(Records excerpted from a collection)
---
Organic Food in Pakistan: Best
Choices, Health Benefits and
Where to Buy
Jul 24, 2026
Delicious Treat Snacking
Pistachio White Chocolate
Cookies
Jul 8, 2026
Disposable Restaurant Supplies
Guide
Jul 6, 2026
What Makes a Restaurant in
---
Line count for the string "Restaurant": state how many lines in the data contain it, and output nothing else.

2